A apresentação de Diogo baseou-se na Nota Técnica sobre política industrial elaborada para a Central dos Trabalhadores e Trabalhadoras do Brasil (CTB).
“O pressuposto equivocado de que o aumento do gasto público provoca uma redução do investimento privado gerou um regime fiscal que, ao contrário de servir para retirar o país da crise econômica, aprofundava a própria crise”, afirmou.
Para o economista, “a indústria de transformação em geral, esteve aquém do desempenho médio da economia. No núcleo da erosão dessas bases se encontra a regressão produtiva vivida pelo país há mais de três décadas”.
A exposição foi uma síntese do texto de sua autoria “Política Industrial a Serviço de uma Estratégia Nacional de Desenvolvimento para o Brasil”. No texto, considera que o Teto de Gastos significou uma profunda alteração na capacidade do Estado atuar a favor do crescimento econômico. “A rigidez dessa regra de gasto público, direcionada exclusivamente para a geração de caixa para pagamento de juros da dívida pública, em um país em que já existem três outras regras fiscais (Regra de ouro, Lei de responsabilidade fiscal e Regra de superávit primário), concedeu à burguesia financeira um nível de controle sobre o orçamento público sem paralelo no mundo”.
O economista avaliou que “a grande conquista da aprovação da nova regra fiscal, chamada Novo Arcabouço Fiscal foi retirar a antiga regra, o Teto de Gastos da Constituição, podendo agora ser revista democraticamente. Trata-se do espaço para o crescimento do investimento público.
EMPRESA NACIONAL
Ele considera que o sistema de crédito é uma alavanca imprescindível para o crescimento industrial do país. E que, nesse sentido, “o desmonte do BNDES com o fim da taxa de juros cobrada pelo banco abaixo das taxas de mercado (TJLP), era um modo encontrado de contornar as elevadas taxas de juros”.

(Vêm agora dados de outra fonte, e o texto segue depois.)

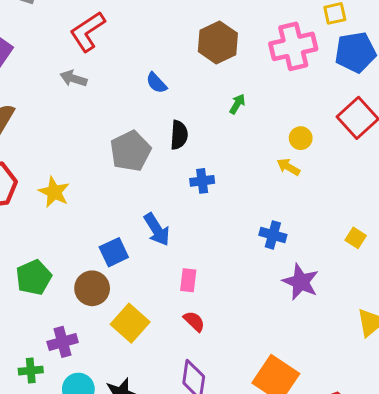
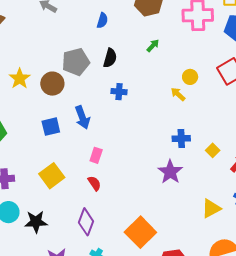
blue semicircle: (156, 83) -> (102, 20), turned -133
blue cross: (273, 235) -> (181, 138), moved, turned -30
brown circle: (92, 288) -> (52, 84), moved

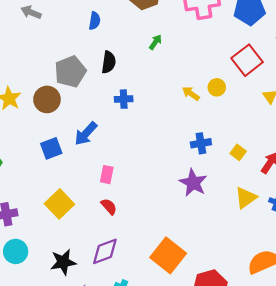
yellow circle: (190, 77) -> (217, 87), moved
blue arrow: (82, 117) -> (86, 134), turned 70
yellow triangle: (211, 208) -> (246, 198), moved
black star: (36, 222) -> (63, 262), moved
purple diamond: (86, 222) -> (105, 251), turned 56

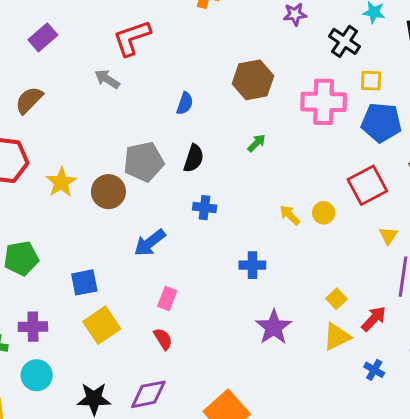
blue cross: (201, 143) -> (252, 265), moved
blue square: (51, 148) -> (84, 282), moved
yellow triangle: (246, 198) -> (337, 337), moved

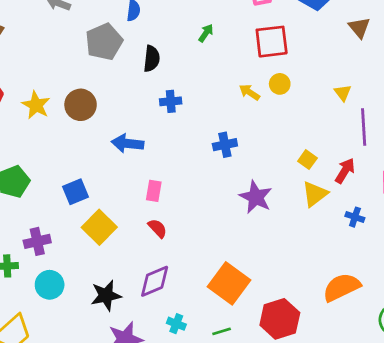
gray pentagon: (144, 162) -> (104, 42), moved
red square: (367, 185) -> (272, 42), moved, turned 33
blue arrow: (150, 243) -> (128, 143), turned 56

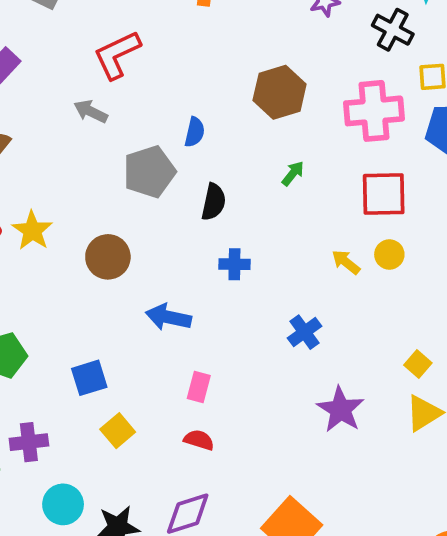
yellow star: (36, 105) -> (32, 231), moved
blue cross: (225, 145) -> (304, 332), turned -30
yellow square: (99, 227) -> (118, 431), size x0.7
red semicircle: (157, 228) -> (199, 440), turned -35
cyan circle: (50, 285) -> (63, 504), moved

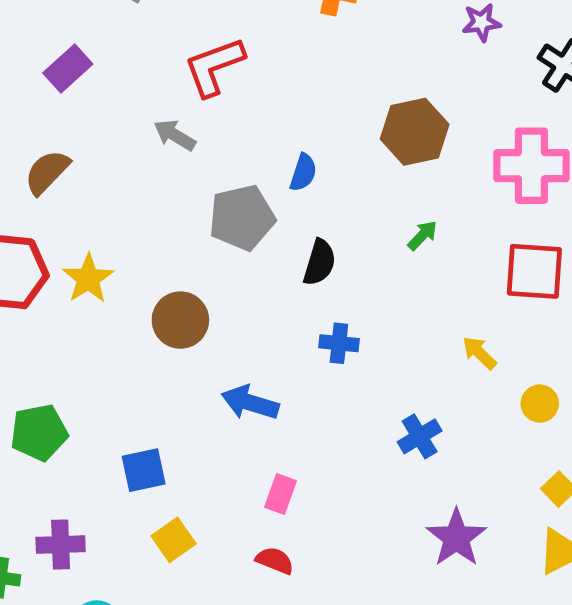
yellow circle: (389, 254) -> (540, 404), moved

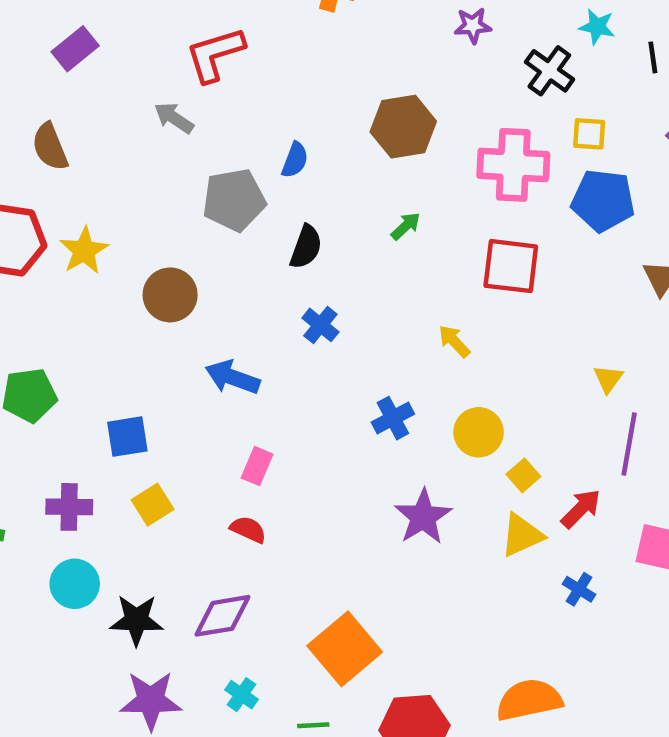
brown semicircle: (47, 172) -> (50, 147), turned -69
blue cross: (339, 343) -> (320, 325), turned 30
yellow circle: (540, 404) -> (479, 432), moved, size x1.4
purple cross: (61, 545) -> (69, 507), moved

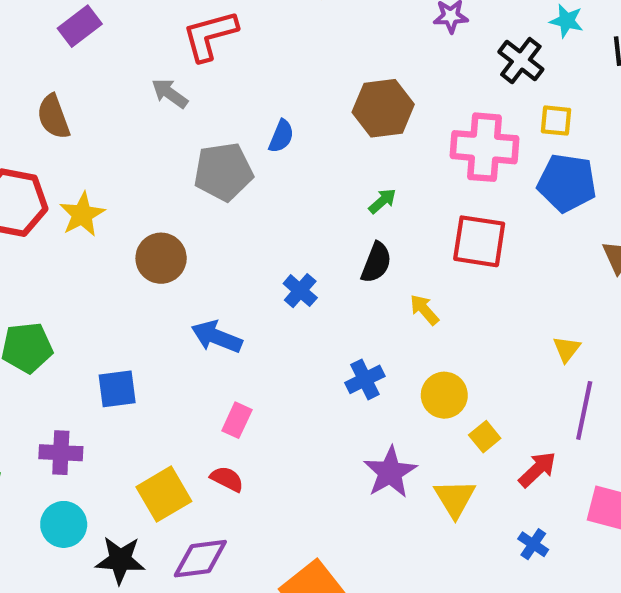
black semicircle: (306, 247) -> (376, 263), moved
yellow square: (153, 505) -> (164, 494), moved, size x1.4
yellow triangle: (522, 535) -> (455, 498), moved, turned -39

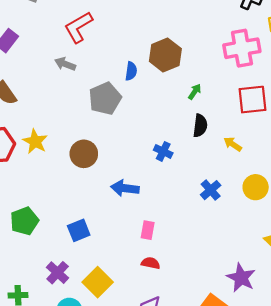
brown hexagon: (383, 108) -> (165, 55), moved
purple cross: (61, 453) -> (58, 273), turned -35
purple star: (390, 472) -> (241, 278), moved
yellow square: (164, 494) -> (98, 282), moved

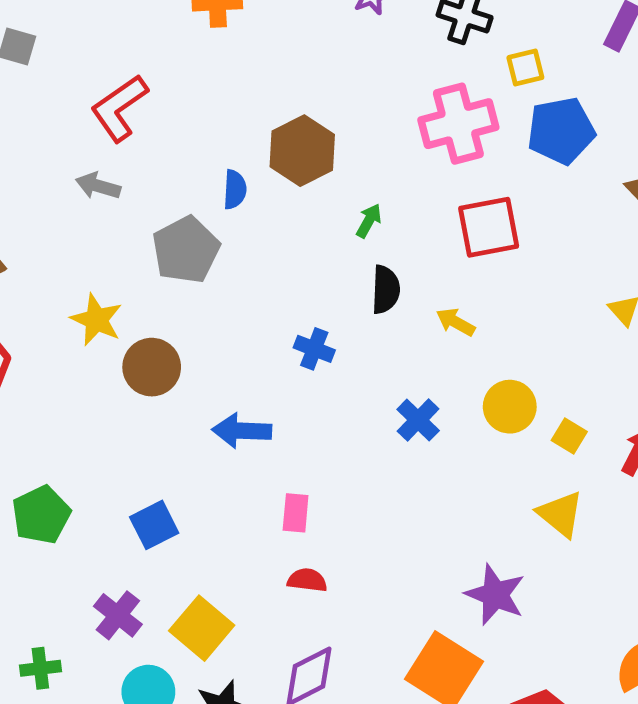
yellow star: (35, 142) -> (96, 320), moved

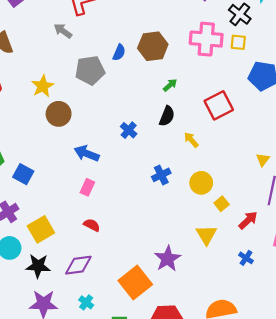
yellow square: (525, 68) -> (238, 42), moved
pink cross: (458, 124) -> (206, 39), moved
red square: (489, 227) -> (219, 105), turned -36
pink rectangle: (296, 513) -> (87, 187), moved
blue square: (154, 525) -> (23, 174), moved, turned 36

A segunda observação é que deve-se também rever a revogação do artigo 171 da Constituição que define o conceito de empresa brasileira de capital nacional. Este artigo garantia ao Estado brasileiro o poder realizar políticas de fomento exclusivamente para empresas de controle totalmente nacional. O artigo 171 foi revogado pela emenda constitucional nº 6, de 15 de agosto de 1995, portanto “durante o período da fracassada tentativa de realizar uma modernização produtiva baseada no desmonte dos instrumentos estatais de indução do desenvolvimento nacional”. Diogo citou também que deve-se garantir que no acordo Mercosul-União Europeia, o Brasil não perca soberania para a utilização das compras públicas como instrumento de indução da nova industrialização.

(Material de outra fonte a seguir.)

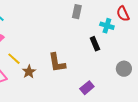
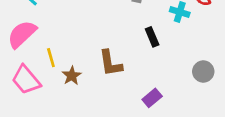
black rectangle: (95, 44) -> (152, 37), moved
yellow line: (14, 59) -> (51, 58), turned 32

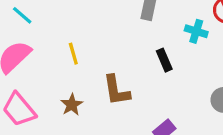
yellow line: (51, 58) -> (73, 54), moved

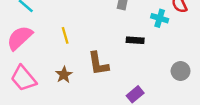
black rectangle: (164, 60) -> (135, 40), turned -63

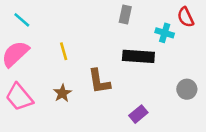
black rectangle: (135, 40) -> (138, 56), size x1.6

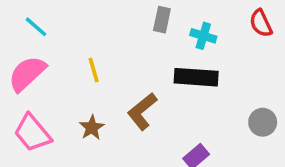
gray rectangle: (125, 15) -> (162, 20), moved
cyan cross: (165, 33) -> (203, 36), moved
brown L-shape: (99, 81) -> (142, 111), turned 60

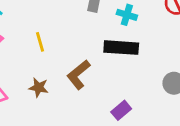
brown star: (92, 128) -> (39, 87), turned -30

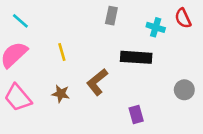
cyan cross: (127, 15) -> (156, 27), moved
purple rectangle: (121, 110) -> (136, 115), turned -66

PRIVATIZAÇÃO DAS RELAÇÕES DO TRABALHO
Diogo considera que as mudanças trazidas pela lei 13.429/2017, que ampliaram a possibilidade de terceirização e a lei 13.467/2017, conhecida como reforma trabalhista, significaram “uma ampliação do controle privado dos capitalistas sobre as relações entre estes e a classe trabalhadora e uma redução da regulação pública destas relações conquistadas no Brasil ao longo do século 20”. Disse que “a justificativa principal do setor empresarial e de economistas liberais era de que o crescimento dos salários a partir de meados dos anos 2000 estava na raiz da queda da lucratividade das empresas. Mas, para o economista eram “mais relevantes o aumento da concorrência com produtos importados, após a crise de 2008 e a elevação do endividamento das empresas, em especial aquelas com maiores volumes de dívidas em moedas estrangeiras”.
Afirmou que as reformas trabalhistas facilitaram as demissões de trabalhadores e também as contratações em condições salariais piores com o objetivo de reduzir custos de produção. “Acontece que além de custos, os salários dos trabalhadores são a principal fonte de demanda para a produção de bens de consumo. Por conta disso, a sustentação dos níveis de emprego em momentos de desaceleração econômica é um fator que contribui para evitar que a economia caia ainda mais, uma vez que os trabalhadores empregados sustentam a demanda por consumo. Porém, ao facilitar as demissões, as reformas trabalhistas quebram essa proteção da economia contra as recessões”, argumentou o palestrista.
MOBILIZAÇÃO
Para Diogo, “a política industrial, para ter êxito duradouro, deve ser elaborada como núcleo de uma estratégia nacional de desenvolvimento”, vale dizer, “a política industrial deve explicitamente ter como objetivo a transformação social e redução da grave desigualdade socioeconômica existente no país”. “A política industrial, mais do que um fim em si mesma, deverá ser na atualidade um instrumento a serviço da recomposição das condições socioeconômicas necessárias para a consolidação da nação brasileira na direção da transformação da vida do povo”. Diogo defende a “uma forte base social de sustentação a uma política de industrialização”. Para ele “é o elemento decisivo”.